Llama la atención un cambio muy pronunciado en la visión de los chilenos. En 2013, un 20% de los encuestados estuvo de acuerdo con la provisión mixta en educación (la pregunta textual fue “¿Qué cree que es mejor: que el Estado se haga cargo, que el sector privado se haga cargo, o que tanto el Estado como el sector privado se hagan cargo?”). En el 2023, el porcentaje llegó a 41%, asimilándose al sector Salud. Según el informe: “En todos los aspectos consultados es posible identificar un incremento de entre 11 y 21 puntos porcentuales en las preferencias por una gestión mixta del Estado y el sector privado. El incremento más grande entre 2013 y 2023 ha sido en el ámbito de la educación” (p.146).

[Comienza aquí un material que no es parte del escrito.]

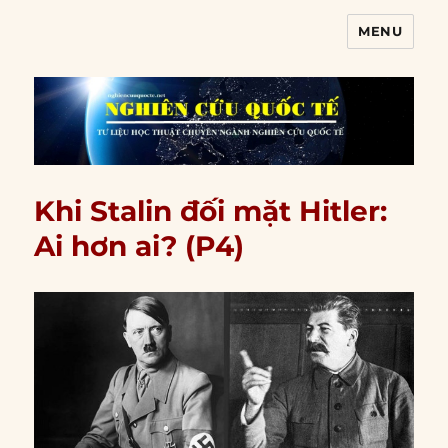
MENU
Nghiên cứu quốc tế
Khi Stalin đối mặt Hitler:
Ai hơn ai? (P4)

¿Qué cambió en esa década?
No es que la oferta de educación privada haya llegado al país como una innovación reciente. Chile ha tenido históricamente un sistema de educación escolar y superior en el que han convivido instituciones privadas y públicas. La libertad de enseñanza y elegir dónde educarse son derechos altamente valorados por los chilenos, y han sido defendidos con fuerza cada vez que han estado bajo amenaza. La provisión mixta no es una novedad, menos en los últimos diez años.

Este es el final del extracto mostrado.